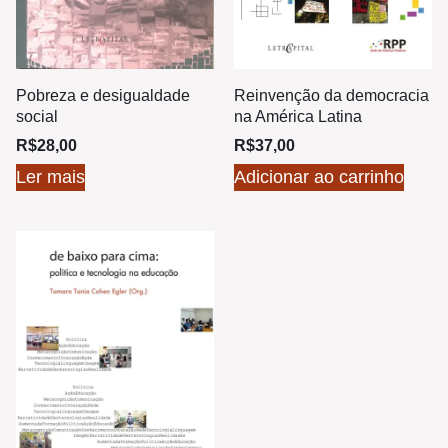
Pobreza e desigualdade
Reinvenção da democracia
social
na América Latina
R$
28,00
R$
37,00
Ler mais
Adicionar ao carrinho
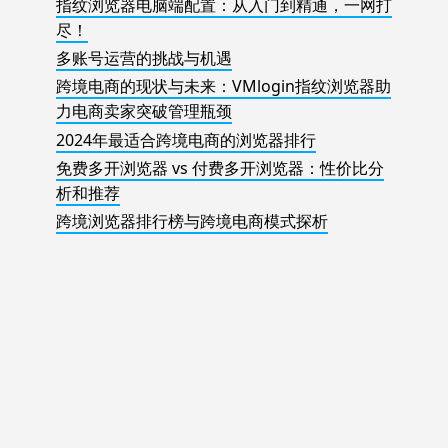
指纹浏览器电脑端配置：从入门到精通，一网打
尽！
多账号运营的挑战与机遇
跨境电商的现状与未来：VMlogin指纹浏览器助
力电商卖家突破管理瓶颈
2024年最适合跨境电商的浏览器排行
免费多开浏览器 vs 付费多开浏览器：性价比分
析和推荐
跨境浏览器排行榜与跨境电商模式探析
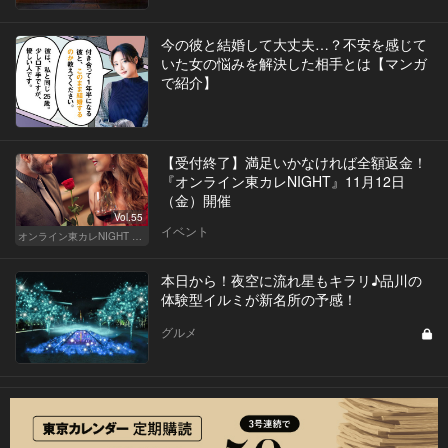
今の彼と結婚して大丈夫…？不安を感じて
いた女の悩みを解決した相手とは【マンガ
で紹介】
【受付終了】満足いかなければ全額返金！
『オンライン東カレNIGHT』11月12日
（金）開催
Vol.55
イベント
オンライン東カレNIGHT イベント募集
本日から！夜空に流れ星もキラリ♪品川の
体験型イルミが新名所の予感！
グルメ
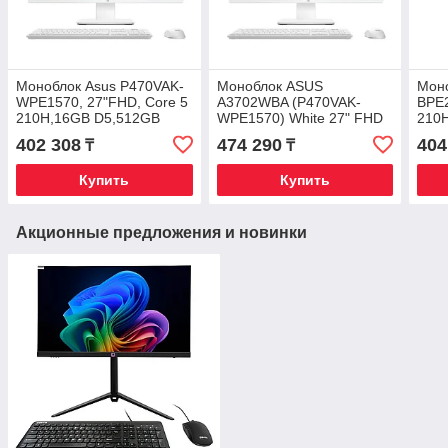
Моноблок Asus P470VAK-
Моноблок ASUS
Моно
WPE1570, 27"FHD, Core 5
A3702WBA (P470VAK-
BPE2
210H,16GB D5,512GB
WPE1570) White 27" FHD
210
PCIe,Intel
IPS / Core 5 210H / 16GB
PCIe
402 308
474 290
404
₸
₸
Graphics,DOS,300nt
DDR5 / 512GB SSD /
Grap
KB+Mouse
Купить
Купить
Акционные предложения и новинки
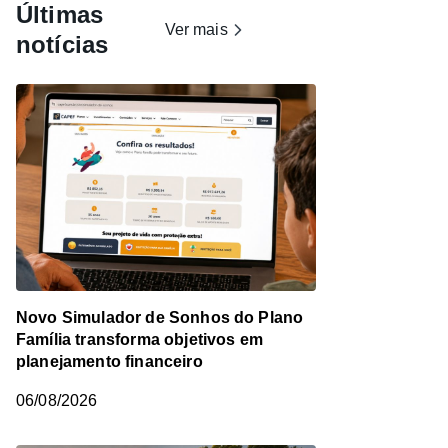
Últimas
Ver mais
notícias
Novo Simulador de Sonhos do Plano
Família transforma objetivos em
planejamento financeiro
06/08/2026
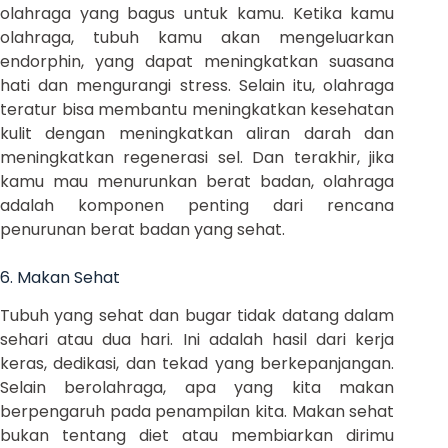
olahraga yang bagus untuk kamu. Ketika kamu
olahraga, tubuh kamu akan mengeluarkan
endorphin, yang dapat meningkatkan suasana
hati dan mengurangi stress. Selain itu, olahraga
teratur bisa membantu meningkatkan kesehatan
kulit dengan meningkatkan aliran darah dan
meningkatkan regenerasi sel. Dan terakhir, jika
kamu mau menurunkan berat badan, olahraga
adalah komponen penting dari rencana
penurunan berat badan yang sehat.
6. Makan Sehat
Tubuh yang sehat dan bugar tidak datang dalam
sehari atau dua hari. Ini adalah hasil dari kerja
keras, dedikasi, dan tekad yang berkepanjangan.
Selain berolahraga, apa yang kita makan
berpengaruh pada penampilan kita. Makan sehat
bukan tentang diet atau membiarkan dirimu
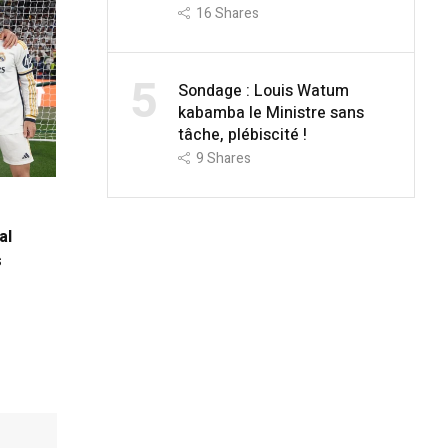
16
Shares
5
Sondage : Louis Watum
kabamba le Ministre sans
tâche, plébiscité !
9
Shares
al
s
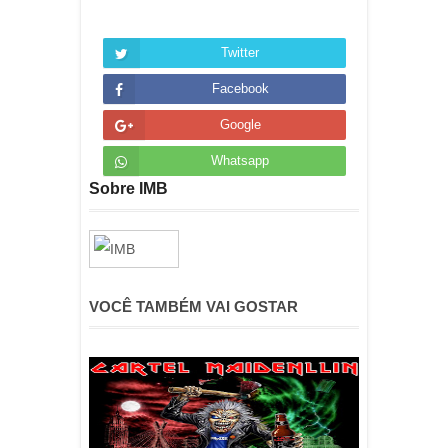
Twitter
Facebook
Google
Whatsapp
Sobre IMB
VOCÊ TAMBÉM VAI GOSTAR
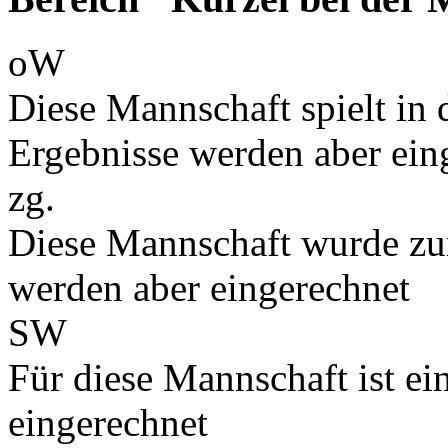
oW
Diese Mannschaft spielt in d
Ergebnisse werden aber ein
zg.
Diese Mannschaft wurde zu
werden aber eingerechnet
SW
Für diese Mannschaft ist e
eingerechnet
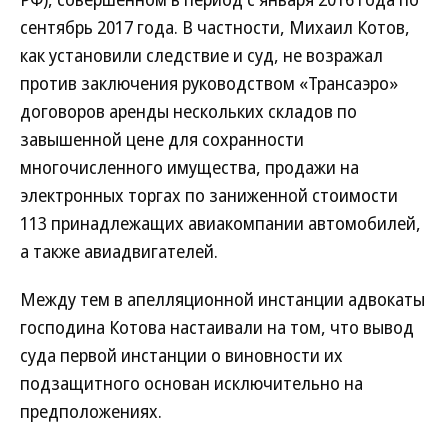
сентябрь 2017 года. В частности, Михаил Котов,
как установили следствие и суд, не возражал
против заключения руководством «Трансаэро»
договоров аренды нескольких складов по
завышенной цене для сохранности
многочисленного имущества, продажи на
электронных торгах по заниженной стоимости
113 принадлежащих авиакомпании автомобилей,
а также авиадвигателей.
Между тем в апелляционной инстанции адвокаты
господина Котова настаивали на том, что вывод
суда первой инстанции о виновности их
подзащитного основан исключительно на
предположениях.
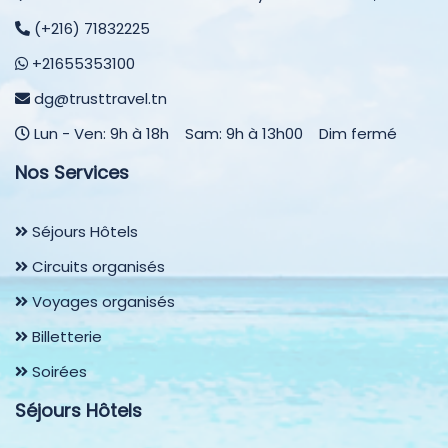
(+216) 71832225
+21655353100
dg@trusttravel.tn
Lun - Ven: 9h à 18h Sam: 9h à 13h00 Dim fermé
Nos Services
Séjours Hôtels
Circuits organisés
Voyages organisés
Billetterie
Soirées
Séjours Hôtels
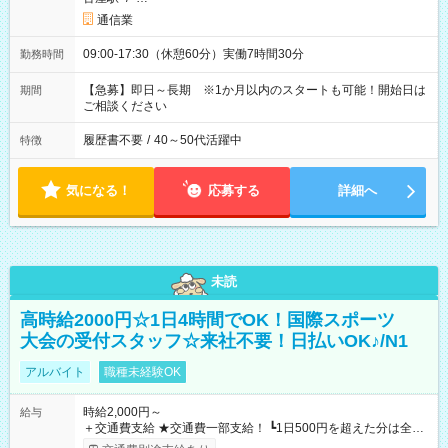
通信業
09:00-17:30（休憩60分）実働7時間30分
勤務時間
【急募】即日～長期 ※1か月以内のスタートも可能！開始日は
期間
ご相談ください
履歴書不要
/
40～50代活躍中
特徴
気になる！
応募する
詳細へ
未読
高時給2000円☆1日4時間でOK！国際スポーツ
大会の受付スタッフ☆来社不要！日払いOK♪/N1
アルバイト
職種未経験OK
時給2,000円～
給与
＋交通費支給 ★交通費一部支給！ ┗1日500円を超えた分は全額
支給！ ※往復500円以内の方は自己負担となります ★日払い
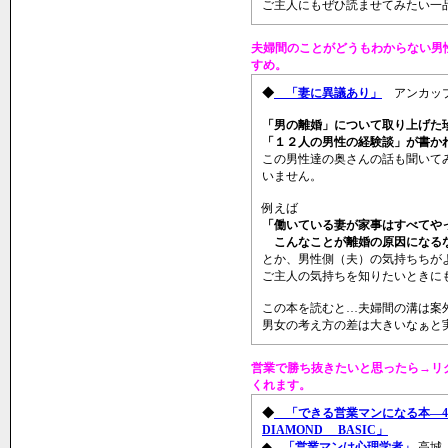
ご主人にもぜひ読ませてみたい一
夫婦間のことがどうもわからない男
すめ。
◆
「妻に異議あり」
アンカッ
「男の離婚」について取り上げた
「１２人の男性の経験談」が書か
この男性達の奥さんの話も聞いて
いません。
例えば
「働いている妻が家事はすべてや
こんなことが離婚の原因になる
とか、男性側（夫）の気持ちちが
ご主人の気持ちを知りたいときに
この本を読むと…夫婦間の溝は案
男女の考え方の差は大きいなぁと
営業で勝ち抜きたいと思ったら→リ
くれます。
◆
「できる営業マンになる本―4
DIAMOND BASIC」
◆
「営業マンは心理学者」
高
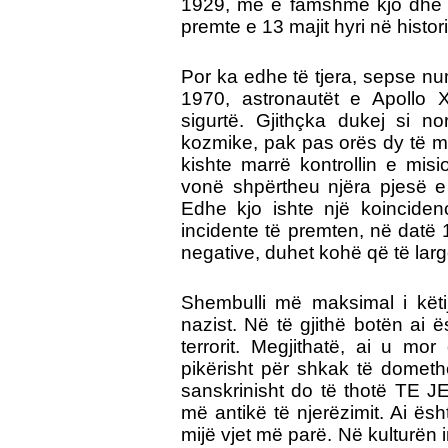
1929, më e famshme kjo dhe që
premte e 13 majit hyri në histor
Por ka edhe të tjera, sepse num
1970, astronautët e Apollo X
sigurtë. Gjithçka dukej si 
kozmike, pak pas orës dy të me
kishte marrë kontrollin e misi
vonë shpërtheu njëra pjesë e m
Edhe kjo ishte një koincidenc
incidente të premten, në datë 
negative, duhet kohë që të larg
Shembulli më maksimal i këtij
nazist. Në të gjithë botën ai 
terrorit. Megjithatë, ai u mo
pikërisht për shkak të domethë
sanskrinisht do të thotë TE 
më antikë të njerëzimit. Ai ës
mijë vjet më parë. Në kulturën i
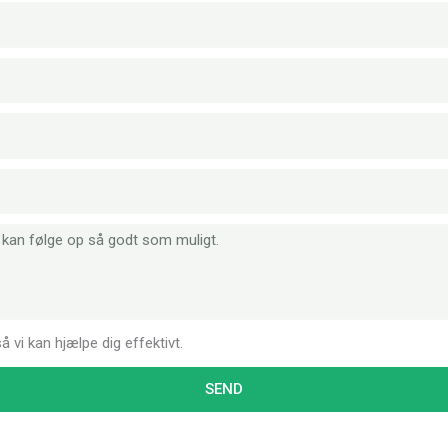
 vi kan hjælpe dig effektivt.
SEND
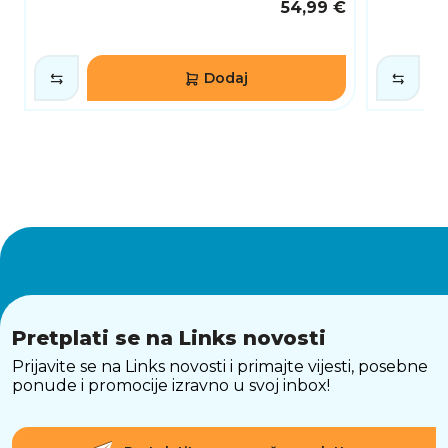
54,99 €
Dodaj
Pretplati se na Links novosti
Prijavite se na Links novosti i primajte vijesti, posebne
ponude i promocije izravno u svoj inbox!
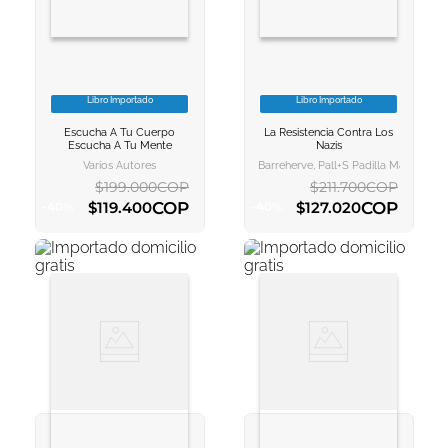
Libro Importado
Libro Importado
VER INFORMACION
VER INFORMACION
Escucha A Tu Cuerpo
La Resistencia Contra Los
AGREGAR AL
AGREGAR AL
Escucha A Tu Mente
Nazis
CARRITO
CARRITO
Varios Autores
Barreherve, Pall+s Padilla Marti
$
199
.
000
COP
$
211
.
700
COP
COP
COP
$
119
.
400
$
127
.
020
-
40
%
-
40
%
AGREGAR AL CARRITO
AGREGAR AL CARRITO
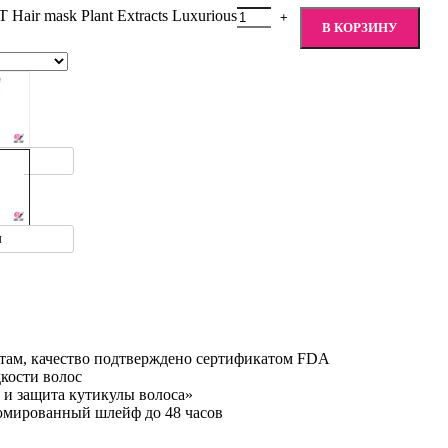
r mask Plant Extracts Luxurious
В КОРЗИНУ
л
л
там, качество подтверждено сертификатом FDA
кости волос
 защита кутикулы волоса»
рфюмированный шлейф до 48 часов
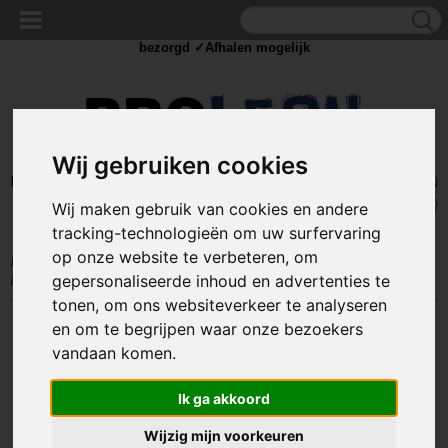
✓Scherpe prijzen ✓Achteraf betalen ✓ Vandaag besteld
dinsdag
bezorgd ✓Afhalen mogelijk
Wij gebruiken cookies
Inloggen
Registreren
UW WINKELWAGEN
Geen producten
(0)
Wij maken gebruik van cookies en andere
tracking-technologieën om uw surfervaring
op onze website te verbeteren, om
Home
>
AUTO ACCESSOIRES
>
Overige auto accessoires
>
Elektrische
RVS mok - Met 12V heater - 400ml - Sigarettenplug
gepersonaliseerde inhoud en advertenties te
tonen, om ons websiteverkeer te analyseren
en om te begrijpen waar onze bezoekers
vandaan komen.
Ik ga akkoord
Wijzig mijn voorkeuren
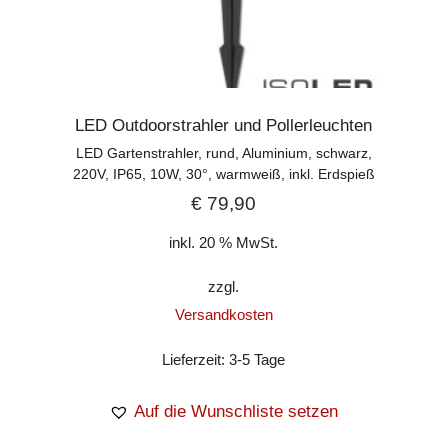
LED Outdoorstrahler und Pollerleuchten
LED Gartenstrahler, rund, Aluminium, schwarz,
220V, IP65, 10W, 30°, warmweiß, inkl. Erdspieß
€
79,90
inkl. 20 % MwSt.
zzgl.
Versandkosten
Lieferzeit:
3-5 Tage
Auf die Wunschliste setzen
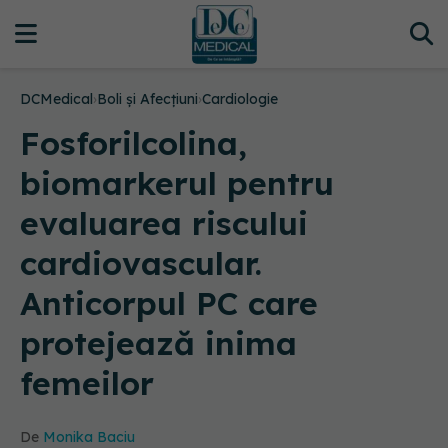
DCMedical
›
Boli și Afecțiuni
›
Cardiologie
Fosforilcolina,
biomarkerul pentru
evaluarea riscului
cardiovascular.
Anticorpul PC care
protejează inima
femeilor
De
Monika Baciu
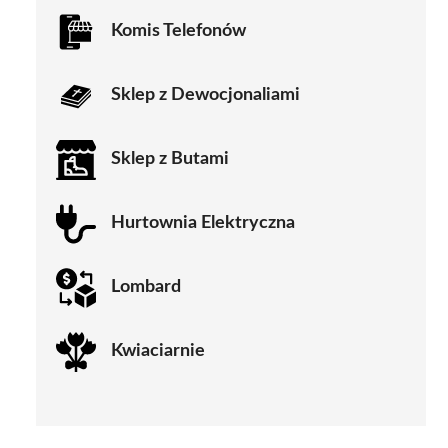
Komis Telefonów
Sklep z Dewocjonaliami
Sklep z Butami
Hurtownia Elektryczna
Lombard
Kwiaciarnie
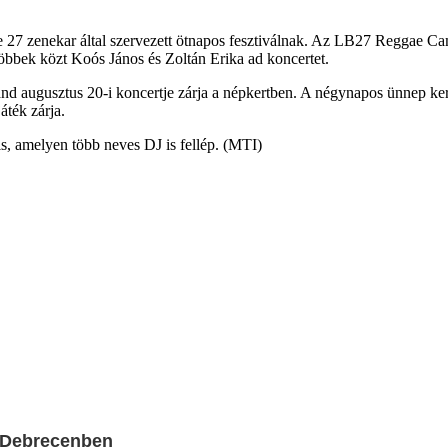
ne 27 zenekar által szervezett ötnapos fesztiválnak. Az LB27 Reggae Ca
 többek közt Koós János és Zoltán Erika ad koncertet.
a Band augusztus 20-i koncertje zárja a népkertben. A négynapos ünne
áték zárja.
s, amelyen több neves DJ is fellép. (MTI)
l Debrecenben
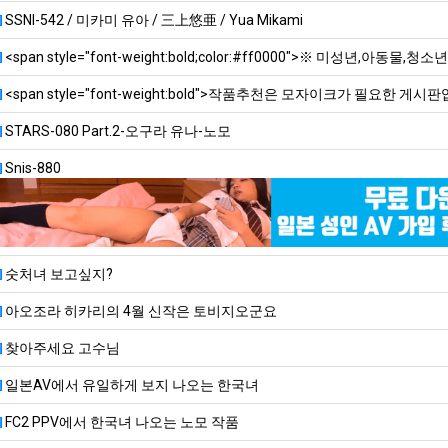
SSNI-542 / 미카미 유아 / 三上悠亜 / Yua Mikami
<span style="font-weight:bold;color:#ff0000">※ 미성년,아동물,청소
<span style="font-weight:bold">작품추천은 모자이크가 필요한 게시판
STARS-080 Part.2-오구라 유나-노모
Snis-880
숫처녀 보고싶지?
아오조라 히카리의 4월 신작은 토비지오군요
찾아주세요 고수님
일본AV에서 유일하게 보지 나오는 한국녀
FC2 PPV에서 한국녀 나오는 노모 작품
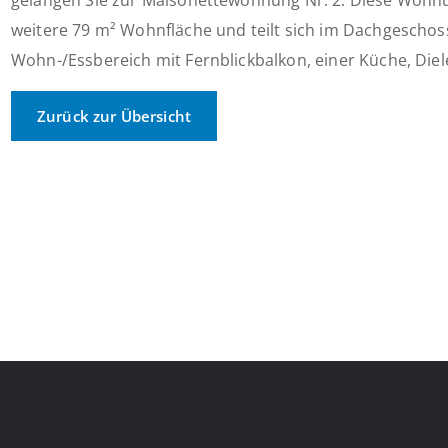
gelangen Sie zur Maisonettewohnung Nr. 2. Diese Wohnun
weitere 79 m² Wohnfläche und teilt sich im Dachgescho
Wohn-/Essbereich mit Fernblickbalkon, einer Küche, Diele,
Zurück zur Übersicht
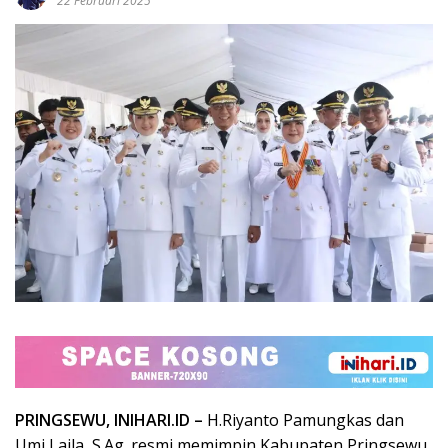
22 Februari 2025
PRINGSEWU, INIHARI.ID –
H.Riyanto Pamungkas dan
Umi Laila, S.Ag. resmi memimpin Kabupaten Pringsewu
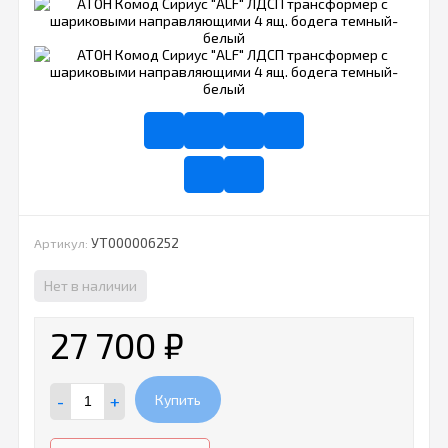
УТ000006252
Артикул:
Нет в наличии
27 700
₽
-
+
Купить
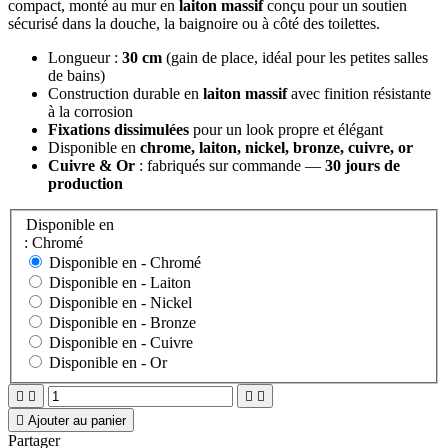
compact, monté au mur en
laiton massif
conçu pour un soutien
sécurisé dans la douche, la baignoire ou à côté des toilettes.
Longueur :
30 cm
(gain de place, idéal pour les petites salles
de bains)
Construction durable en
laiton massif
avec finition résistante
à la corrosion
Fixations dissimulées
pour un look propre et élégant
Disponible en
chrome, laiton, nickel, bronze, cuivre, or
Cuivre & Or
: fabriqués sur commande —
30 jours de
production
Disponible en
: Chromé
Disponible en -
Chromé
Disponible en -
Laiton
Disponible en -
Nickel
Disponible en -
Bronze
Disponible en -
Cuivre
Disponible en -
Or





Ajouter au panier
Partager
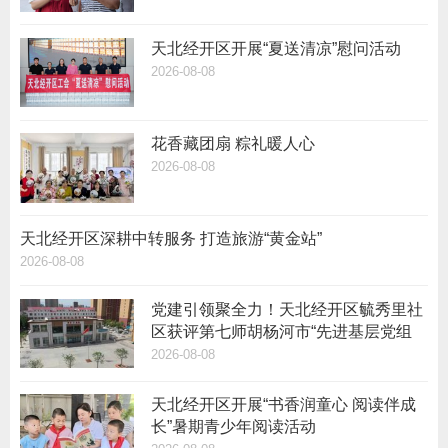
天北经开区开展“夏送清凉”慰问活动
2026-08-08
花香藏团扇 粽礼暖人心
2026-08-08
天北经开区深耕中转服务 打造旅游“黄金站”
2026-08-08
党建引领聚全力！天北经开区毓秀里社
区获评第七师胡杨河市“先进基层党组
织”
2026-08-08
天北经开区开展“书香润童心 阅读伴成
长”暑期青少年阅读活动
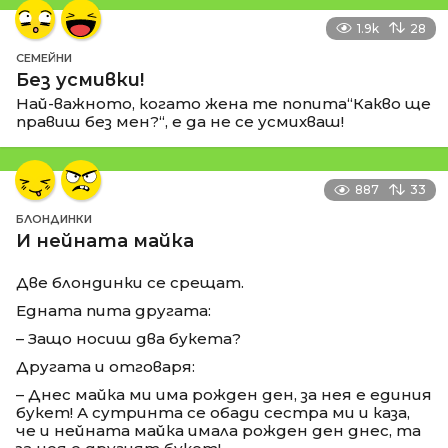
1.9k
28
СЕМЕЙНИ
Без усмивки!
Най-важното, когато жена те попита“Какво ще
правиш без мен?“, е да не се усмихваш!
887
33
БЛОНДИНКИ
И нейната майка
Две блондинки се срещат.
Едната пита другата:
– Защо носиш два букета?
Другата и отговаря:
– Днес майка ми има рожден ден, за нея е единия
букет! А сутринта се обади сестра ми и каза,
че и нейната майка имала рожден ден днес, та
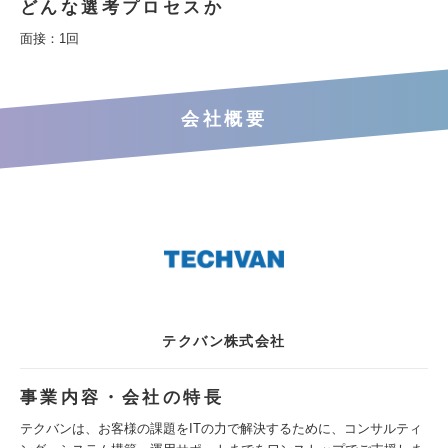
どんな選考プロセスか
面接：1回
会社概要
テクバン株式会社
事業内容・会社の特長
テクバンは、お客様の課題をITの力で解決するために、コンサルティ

= WORK TO BE COMPLETED =
With pictures excluded, reproduce exactly the lines above from the one containing "как установили следствие и суд, не возражал" down to the one containing "negative, duhet kohë që të larg", those two included.

= FINISHED TASK =
как установили следствие и суд, не возражал
против заключения руководством «Трансаэро»
договоров аренды нескольких складов по
завышенной цене для сохранности
многочисленного имущества, продажи на
электронных торгах по заниженной стоимости
113 принадлежащих авиакомпании автомобилей,
а также авиадвигателей.
Между тем в апелляционной инстанции адвокаты
господина Котова настаивали на том, что вывод
суда первой инстанции о виновности их
подзащитного основан исключительно на
предположениях.
(+216) 71832225
+21655353100
dg@trusttravel.tn
Lun - Ven: 9h à 18h Sam: 9h à 13h00 Dim fermé
Nos Services
Séjours Hôtels
Circuits organisés
Voyages organisés
Billetterie
Soirées
Séjours Hôtels
通信業
09:00-17:30（休憩60分）実働7時間30分
勤務時間
【急募】即日～長期 ※1か月以内のスタートも可能！開始日は
期間
ご相談ください
履歴書不要
/
40～50代活躍中
特徴
気になる！
応募する
詳細へ
未読
高時給2000円☆1日4時間でOK！国際スポーツ
大会の受付スタッフ☆来社不要！日払いOK♪/N1
アルバイト
職種未経験OK
時給2,000円～
給与
＋交通費支給 ★交通費一部支給！ ┗1日500円を超えた分は全額
支給！ ※往復500円以内の方は自己負担となります ★日払い
ご主人にもぜひ読ませてみたい一
夫婦間のことがどうもわからない男
すめ。
◆
「妻に異議あり」
アンカッ
「男の離婚」について取り上げた
「１２人の男性の経験談」が書か
この男性達の奥さんの話も聞いて
いません。
例えば
「働いている妻が家事はすべてや
こんなことが離婚の原因になる
とか、男性側（夫）の気持ちちが
ご主人の気持ちを知りたいときに
この本を読むと…夫婦間の溝は案
男女の考え方の差は大きいなぁと
営業で勝ち抜きたいと思ったら→リ
くれます。
◆
「できる営業マンになる本―4
DIAMOND BASIC」
◆
「営業マンは心理学者」
高
1929, më e famshme kjo dhe që
premte e 13 majit hyri në histor
Por ka edhe të tjera, sepse num
1970, astronautët e Apollo X
sigurtë. Gjithçka dukej si 
kozmike, pak pas orës dy të me
kishte marrë kontrollin e misi
vonë shpërtheu njëra pjesë e m
Edhe kjo ishte një koincidenc
incidente të premten, në datë 
negative, duhet kohë që të larg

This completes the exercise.